Assignment — Only the count is needed. Count the lines below with the word "GABOT" in them.

Records shown —
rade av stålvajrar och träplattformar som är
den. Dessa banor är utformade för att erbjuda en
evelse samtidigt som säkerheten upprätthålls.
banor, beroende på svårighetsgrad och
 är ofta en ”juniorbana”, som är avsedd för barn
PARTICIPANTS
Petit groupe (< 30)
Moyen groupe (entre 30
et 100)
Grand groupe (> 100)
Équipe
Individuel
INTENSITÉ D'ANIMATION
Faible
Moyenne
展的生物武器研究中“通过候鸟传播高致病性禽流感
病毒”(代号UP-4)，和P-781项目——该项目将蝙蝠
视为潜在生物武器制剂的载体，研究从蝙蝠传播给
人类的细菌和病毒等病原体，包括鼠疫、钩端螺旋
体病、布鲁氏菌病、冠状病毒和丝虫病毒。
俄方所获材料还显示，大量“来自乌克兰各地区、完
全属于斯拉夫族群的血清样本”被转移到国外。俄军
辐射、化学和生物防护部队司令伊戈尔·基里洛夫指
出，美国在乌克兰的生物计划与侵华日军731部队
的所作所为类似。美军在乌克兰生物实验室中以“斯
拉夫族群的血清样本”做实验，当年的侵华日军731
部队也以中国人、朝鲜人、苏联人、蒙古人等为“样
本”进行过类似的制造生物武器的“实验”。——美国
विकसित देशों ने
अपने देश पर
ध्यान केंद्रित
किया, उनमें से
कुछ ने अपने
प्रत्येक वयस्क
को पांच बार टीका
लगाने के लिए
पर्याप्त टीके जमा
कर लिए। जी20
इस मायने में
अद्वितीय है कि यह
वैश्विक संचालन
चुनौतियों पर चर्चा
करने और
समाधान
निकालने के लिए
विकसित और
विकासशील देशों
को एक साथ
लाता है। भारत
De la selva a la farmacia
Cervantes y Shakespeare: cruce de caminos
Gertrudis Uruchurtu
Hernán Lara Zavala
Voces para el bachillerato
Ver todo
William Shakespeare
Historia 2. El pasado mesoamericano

* * *

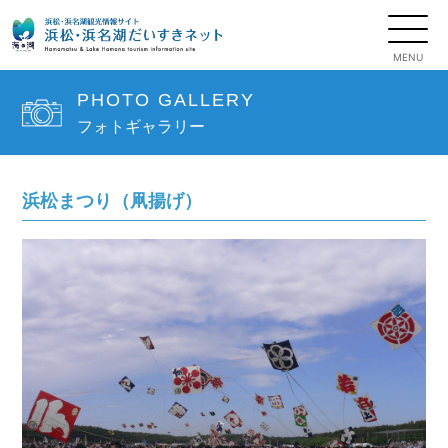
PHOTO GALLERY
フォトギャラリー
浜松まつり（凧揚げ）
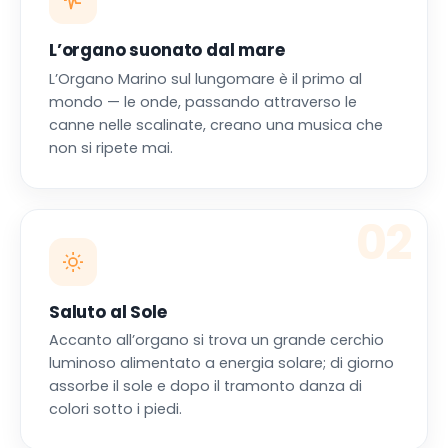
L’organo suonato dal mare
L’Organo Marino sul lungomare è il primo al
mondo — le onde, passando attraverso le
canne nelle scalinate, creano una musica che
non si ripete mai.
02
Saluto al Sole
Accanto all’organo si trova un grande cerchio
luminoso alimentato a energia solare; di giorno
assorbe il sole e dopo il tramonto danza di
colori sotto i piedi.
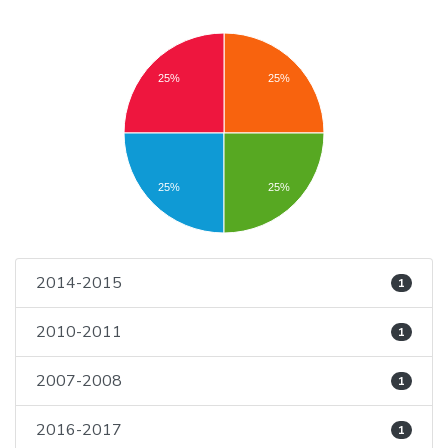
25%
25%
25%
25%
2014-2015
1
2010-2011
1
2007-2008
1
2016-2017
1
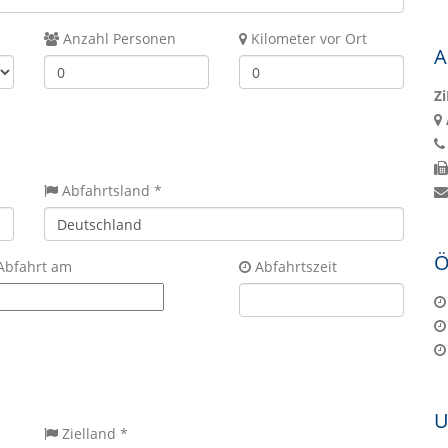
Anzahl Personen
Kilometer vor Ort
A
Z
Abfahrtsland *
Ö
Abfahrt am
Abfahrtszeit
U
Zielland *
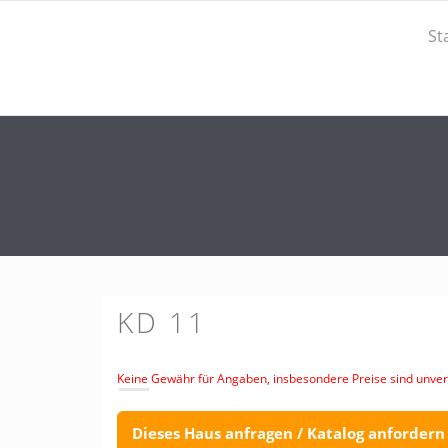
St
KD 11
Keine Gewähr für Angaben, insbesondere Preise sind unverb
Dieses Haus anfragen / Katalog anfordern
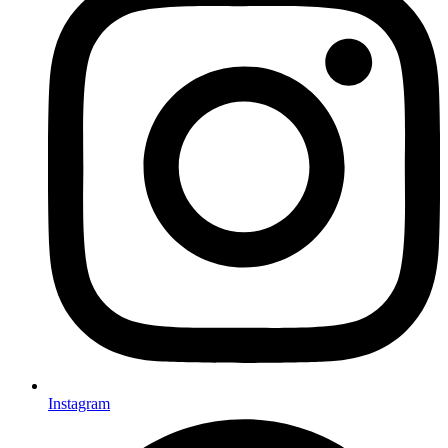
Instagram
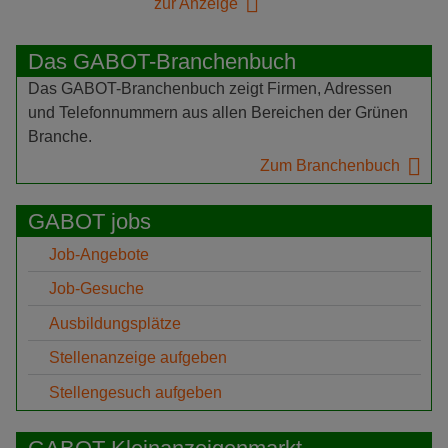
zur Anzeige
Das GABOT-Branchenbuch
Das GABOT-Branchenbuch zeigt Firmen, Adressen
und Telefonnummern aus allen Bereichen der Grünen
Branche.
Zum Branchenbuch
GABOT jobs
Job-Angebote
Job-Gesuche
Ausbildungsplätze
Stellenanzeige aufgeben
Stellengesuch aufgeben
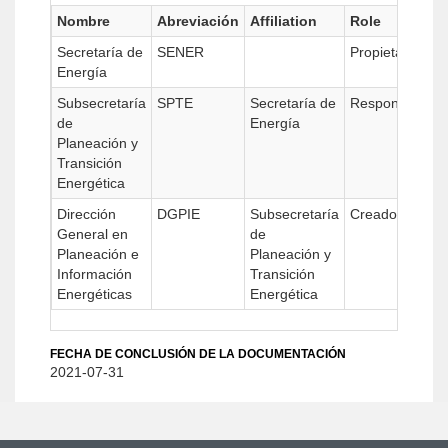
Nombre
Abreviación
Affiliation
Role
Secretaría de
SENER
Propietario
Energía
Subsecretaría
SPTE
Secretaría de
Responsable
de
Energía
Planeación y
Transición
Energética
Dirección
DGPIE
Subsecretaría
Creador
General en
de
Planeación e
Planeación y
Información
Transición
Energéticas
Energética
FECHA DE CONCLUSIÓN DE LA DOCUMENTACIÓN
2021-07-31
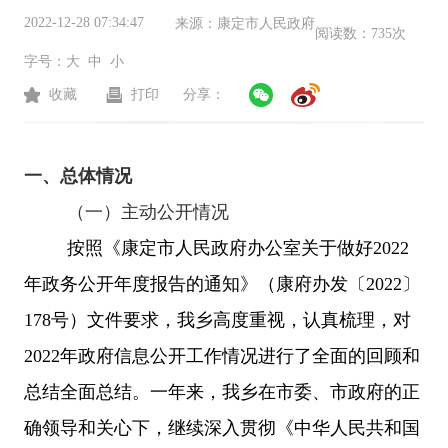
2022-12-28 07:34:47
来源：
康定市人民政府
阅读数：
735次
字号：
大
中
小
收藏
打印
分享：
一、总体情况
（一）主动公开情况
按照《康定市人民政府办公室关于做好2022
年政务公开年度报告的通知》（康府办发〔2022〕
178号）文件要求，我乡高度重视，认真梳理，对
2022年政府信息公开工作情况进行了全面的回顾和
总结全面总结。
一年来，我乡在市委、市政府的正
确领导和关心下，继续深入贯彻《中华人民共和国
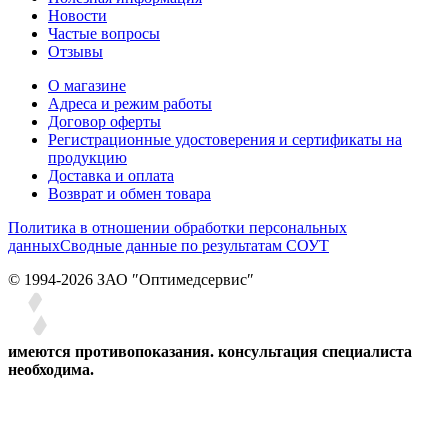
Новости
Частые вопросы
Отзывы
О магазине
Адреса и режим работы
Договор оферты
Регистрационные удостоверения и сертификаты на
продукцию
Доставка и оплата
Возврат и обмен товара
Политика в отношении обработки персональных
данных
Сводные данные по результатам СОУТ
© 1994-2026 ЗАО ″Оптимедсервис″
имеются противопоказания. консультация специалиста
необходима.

Answer to this task — 3